Pire, les inquiétudes face à l’avenir des technologies peuvent parfois être l’arbre qui cache la forêt, car les dangers liés au traitement automatisé de données et à l’Intelligence artificielle existent bel et bien ici et maintenant.

L’UAV — ce que l’on nome « drone » en France — MQ-9 Reaper, survolant l’Afghanistan. Ce modèle créé il y a vingt ans sait décoller et atterrir tout seul, mais ne décide pas encore de lui-même sur qui envoyer ses missiles et quelles vies « moissonner » — puisque telle est la signification de son nom.
(Photo US Air Force / Commons)

Lorsque le mot a été inventé3, l’objet de l’Intelligence Artificielle était à la fois ambitieux et modeste : il s’agissait de résoudre de manière artificielle des problèmes que nous sommes habitués à solutionner de manière naturelle par ce que nous nommons l’intelligence, à savoir le raisonnement la perception et la mémoire, autant de facultés dont, soit dit en passant, nous sommes loin de tout savoir. Un exemple familier est celui de la vision : notre cerveau parvient, au prix d’une dépense énergétique minime, sans grand effort apparent, presque instantanément et avec une grande fiabilité, à identifier de nombreuses classes d’objets dans d’innombrables conditions (position, orientation, distance, lumière, occultation partielle, altérations diverses). Nous reconnaissons une banane, un visage, une automobile, un arbre. Nous sommes capables d’identifier des catégories d’objet sans nous les être fait expliquer, sans avoir assimilé consciemment un dictionnaire visuel : si l’on amène devant vous un fruit, une fleur, un insecte, un oiseau, un véhicule, un outil, vous saurez sans doute dire à quelle classe d’objet il appartient même si vous ne l’avez jamais croisé, et cela restera vrai jusqu’à un certain point même s’il a des caractères morphologiques inhabituels ou ambigus4.

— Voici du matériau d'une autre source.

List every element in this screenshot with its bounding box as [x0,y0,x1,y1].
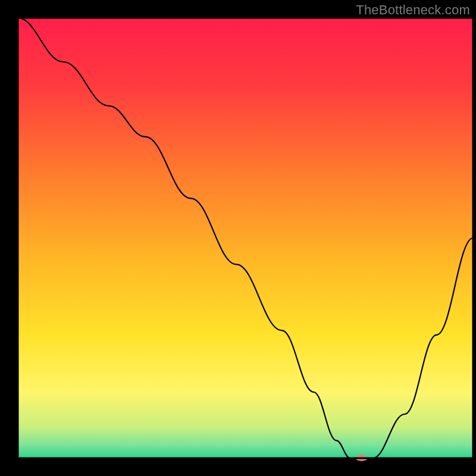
chart-container: TheBottleneck.com [0,0,476,476]
bottleneck-chart [0,0,476,476]
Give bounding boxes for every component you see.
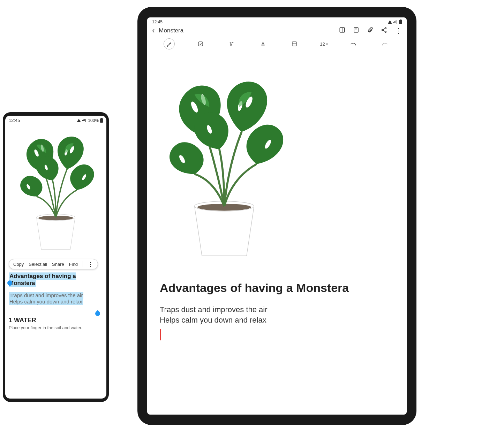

Distrayant et fascinant (quoique un peu répétitif) : le logiciel DeepDream, par Google, recherche dans les images qu’on lui soumet des motifs qu’il a été entraîné à reconnaître, puis les applique de manière forcée. Le résultat est une forme hallucinée de paréidolie numérique (cliquer pour agrandir).

Obtenir artificiellement une si efficace capacité à identifier les formes et les choses n’a rien d’évident et fait l’objet de recherches depuis plus de cinquante ans. Il est plutôt difficile d’expliquer comment notre propre perception fonctionne5. Les chercheurs en Intelligence artificielle ne se contentent pas d’imiter notre entendement ou d’y suppléer, ils ne cessent de faire progresser, par la théorie comme par l’expérimentation pratique, la connaissance que nous avons de nos propres fonctions cognitives. Ils peuvent aussi tirer parti des capacités propres aux ordinateurs : ainsi, la manière dont un ordinateur effectue une multiplication n’est pas la manière dont vous ou moi effectuons un calcul mental similaire.
De façon très littérale, j’aime bien dire que l’écriture ou les mathématiques, qui permettent de porter vers un support artificiel des outils de notre intelligence — la mémoire, le calcul — relèvent de l’intelligence artificielle. Inversement, nous pouvons rappeler que bien des techniques habituellement nommées « Intelligence artificielle » ne sont jamais que des outils logiciels sophistiqués conçus pour conférer à des systèmes informatiques une forme, très limitée, d’autonomie. Le mot est à la mode, et beaucoup de start-ups dont les outils relèvent de l’informatique la plus classique affirment « faire de l’IA », comme s’il s’agissait d’un art mystérieux, une forme de magie noire dont on saupoudre plus ou moins généreusement les projets informatiques.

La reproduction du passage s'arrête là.